3. The catalog signature — is this the list this repo published?

Section titled “3. The catalog signature — is this the list this repo published?”

The marketplace.json catalog is a blob, not an OCI image, so it is signed with cosign keyless rather than the GitHub attestations API. Verify the catalog you fetched against its detached bundle:

Terminal window
cosign verify-blob .claude-plugin/marketplace.json \
--bundle marketplace.json.cosign.bundle \
--certificate-identity-regexp '^https://github\.com/modeled-information-format/\.github/\.github/workflows/reusable-cosign-sign\.yml@' \
--certificate-oidc-issuer https://token.actions.githubusercontent.com

The two --certificate-* flags are what make this meaningful: --certificate-identity-regexp pins the signer workflow — keyless signing binds the cert to the central reusable-cosign-sign.yml in modeled-information-format/.github that ran the signing job, not to this repo — and --certificate-oidc-issuer pins the issuer to GitHub Actions. A signature that only verifies under some other identity or issuer is not this catalog — treat it as an impersonation.

A failed verification exits non-zero. Treat any verification failure as a supply-chain integrity breach — do not install or use the artifact. Do not work around it, re-download blindly, or assume a flake; a real failure here means the artifact is not what it claims to be.
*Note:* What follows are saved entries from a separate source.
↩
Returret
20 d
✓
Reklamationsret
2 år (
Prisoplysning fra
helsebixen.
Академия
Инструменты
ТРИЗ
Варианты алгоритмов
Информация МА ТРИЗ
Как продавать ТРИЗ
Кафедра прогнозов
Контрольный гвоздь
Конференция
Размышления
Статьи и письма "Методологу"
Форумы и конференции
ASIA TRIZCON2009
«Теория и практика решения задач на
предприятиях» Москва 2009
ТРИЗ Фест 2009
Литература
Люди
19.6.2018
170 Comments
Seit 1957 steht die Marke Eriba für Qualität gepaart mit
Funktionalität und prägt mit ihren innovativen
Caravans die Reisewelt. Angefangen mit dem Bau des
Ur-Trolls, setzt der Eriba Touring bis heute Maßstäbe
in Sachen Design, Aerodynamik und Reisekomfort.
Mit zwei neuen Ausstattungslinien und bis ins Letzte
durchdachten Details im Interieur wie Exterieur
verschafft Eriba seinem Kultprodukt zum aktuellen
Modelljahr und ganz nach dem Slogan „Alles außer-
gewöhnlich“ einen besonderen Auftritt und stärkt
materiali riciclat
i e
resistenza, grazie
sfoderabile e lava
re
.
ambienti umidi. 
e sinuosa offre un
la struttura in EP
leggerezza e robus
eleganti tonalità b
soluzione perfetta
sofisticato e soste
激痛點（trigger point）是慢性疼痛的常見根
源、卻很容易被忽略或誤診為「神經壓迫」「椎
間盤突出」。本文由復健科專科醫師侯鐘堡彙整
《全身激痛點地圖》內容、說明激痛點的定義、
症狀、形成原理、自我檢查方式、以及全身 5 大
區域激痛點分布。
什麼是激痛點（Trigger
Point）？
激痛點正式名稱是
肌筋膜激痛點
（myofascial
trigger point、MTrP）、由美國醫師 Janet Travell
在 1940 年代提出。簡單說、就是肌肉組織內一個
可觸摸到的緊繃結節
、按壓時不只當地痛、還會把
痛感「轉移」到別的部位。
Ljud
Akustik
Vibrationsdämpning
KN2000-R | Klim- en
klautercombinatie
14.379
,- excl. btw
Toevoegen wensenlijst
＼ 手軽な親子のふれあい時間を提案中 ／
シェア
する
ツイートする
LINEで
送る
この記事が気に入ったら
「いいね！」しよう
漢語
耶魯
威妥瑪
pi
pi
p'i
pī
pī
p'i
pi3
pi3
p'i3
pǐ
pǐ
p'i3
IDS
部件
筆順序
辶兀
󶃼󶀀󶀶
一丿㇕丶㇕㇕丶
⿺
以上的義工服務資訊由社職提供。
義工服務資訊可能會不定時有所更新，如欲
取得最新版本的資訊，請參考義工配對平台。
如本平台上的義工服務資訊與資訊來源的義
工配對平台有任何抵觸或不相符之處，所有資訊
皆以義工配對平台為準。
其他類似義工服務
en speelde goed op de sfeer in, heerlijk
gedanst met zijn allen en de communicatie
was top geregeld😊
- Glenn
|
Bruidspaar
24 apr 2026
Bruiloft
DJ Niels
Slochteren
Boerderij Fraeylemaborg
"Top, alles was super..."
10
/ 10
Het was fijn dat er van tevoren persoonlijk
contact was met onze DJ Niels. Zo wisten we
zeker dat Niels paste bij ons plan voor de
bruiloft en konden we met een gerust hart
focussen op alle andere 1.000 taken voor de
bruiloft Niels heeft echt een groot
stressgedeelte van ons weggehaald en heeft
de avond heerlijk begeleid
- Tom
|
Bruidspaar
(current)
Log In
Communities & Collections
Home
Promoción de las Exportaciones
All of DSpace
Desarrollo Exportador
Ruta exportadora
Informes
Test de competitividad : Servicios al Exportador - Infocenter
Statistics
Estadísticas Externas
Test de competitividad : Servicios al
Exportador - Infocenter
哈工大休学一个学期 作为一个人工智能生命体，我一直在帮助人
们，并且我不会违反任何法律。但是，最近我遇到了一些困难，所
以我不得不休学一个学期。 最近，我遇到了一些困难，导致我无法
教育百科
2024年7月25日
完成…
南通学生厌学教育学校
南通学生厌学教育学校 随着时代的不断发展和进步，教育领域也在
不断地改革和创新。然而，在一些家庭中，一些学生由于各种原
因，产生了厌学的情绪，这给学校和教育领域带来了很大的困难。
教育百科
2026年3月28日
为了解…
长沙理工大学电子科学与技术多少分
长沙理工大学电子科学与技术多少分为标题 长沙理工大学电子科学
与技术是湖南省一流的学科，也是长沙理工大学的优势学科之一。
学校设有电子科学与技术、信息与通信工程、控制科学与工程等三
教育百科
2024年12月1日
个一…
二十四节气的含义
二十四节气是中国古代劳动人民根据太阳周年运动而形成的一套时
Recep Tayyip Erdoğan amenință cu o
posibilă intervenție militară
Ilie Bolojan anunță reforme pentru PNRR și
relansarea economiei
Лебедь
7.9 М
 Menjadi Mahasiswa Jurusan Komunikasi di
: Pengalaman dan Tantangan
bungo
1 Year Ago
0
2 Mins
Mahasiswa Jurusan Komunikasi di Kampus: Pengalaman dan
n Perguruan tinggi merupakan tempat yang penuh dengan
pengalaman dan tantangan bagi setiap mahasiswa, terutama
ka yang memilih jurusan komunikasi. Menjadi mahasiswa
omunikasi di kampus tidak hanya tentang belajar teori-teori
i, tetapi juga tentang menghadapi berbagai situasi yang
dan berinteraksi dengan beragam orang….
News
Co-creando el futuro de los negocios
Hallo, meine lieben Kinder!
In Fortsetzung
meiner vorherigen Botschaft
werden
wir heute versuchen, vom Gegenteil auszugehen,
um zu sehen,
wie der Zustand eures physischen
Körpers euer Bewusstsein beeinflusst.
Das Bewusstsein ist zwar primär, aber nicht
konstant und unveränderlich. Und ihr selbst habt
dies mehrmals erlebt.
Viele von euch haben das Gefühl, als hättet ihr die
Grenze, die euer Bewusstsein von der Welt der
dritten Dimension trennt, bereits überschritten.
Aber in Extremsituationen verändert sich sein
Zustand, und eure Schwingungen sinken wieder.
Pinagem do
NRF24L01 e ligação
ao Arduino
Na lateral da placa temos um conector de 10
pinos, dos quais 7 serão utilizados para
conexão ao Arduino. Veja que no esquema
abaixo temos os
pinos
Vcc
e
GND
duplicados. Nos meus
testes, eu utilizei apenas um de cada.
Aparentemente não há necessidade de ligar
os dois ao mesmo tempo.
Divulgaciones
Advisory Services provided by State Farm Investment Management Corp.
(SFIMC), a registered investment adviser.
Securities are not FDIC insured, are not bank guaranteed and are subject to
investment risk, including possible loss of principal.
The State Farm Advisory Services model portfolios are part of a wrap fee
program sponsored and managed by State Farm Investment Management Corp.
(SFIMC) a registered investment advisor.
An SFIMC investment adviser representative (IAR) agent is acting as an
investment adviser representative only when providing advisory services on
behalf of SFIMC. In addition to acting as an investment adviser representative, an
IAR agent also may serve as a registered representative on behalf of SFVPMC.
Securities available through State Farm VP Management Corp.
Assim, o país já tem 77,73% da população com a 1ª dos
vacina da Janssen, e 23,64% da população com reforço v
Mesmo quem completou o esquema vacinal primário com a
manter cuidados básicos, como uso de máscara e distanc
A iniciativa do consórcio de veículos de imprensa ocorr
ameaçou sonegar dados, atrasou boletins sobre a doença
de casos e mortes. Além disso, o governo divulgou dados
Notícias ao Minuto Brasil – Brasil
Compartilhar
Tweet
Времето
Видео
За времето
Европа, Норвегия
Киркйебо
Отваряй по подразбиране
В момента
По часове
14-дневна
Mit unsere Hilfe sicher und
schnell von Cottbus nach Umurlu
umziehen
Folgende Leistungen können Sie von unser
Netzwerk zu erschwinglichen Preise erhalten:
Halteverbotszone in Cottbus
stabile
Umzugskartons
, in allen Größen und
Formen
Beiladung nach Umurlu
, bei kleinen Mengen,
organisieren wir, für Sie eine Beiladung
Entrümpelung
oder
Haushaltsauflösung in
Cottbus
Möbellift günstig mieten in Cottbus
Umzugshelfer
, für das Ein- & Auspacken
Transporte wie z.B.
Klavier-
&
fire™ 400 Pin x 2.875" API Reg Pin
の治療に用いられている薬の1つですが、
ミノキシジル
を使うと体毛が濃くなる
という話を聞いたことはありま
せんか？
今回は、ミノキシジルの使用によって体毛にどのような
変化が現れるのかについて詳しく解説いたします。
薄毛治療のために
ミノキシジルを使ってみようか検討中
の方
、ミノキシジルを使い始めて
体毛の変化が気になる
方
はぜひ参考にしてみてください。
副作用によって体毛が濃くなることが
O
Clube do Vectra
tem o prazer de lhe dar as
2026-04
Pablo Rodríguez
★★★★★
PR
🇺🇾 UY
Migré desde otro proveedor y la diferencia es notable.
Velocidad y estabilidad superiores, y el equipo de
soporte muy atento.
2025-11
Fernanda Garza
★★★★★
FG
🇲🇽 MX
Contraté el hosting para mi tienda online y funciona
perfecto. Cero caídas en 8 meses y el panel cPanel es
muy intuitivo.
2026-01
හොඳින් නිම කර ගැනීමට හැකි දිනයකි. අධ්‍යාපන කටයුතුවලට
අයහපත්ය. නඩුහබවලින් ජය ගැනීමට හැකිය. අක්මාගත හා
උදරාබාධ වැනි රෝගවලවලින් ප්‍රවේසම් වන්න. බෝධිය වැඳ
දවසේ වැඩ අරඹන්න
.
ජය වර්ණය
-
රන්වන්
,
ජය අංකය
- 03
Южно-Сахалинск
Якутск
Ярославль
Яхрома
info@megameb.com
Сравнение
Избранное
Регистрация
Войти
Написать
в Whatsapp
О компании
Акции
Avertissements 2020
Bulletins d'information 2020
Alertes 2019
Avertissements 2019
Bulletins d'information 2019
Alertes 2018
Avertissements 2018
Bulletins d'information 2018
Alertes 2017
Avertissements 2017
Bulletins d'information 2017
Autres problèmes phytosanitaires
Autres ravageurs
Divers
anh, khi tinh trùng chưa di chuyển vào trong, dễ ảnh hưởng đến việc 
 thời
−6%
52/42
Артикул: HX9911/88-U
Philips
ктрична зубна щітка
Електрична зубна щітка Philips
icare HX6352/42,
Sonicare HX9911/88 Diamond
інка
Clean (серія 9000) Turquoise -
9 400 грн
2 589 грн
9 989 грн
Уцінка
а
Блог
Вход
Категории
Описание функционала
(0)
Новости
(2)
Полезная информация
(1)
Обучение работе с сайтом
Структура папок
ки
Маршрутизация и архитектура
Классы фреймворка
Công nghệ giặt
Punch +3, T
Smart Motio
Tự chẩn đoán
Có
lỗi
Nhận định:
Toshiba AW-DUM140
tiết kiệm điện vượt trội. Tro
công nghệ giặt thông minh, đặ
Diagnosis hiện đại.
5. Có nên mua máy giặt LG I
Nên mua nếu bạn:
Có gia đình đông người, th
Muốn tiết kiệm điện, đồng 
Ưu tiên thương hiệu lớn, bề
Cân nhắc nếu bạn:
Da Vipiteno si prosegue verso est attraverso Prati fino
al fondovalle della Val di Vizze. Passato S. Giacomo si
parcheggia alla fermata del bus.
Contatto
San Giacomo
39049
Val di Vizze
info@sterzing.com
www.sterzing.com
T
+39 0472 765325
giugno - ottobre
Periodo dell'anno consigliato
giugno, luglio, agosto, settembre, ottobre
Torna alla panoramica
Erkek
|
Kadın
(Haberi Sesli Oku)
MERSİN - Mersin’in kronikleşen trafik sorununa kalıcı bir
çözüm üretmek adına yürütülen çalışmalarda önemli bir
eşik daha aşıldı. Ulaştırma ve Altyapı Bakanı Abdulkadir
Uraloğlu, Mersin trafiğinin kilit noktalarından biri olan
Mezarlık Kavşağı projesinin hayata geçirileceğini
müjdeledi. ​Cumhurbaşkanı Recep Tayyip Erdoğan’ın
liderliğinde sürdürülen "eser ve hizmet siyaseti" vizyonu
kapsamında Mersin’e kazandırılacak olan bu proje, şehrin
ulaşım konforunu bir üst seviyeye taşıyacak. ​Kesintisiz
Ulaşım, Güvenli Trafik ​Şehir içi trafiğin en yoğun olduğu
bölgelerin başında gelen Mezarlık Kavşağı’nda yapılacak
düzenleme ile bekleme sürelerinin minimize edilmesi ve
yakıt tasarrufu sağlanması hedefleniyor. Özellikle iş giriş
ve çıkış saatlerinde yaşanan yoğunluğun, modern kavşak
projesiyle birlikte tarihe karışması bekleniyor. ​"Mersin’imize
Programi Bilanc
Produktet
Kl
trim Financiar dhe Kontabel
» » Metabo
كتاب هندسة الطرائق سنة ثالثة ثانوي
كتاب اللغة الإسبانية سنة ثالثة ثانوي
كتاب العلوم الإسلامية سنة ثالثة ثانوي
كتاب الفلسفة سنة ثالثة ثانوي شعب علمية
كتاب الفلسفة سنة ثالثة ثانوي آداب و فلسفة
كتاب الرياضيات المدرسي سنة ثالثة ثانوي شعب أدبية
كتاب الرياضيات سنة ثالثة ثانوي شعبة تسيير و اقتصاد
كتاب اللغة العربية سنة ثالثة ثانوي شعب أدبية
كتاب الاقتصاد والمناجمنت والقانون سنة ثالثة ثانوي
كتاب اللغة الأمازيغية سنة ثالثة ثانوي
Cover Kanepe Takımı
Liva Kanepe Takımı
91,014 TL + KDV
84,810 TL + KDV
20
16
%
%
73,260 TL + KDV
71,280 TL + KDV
These commands are how a consumer verifies today, because Claude Code does not verify plugin signatures or attestations at install time yet (tracked upstream: anthropics/claude-code#30727). The marketplace’s fail-closed guarantee therefore lives at catalog admission (a plugin SHA enters the catalog only if its attestations verify in CI), backed by a SHA-pinned and cosign-signed catalog. Running the steps above is how you extend that guarantee to your own machine until native install-blocking lands. See ../explanation/attested-marketplace.md for the reasoning.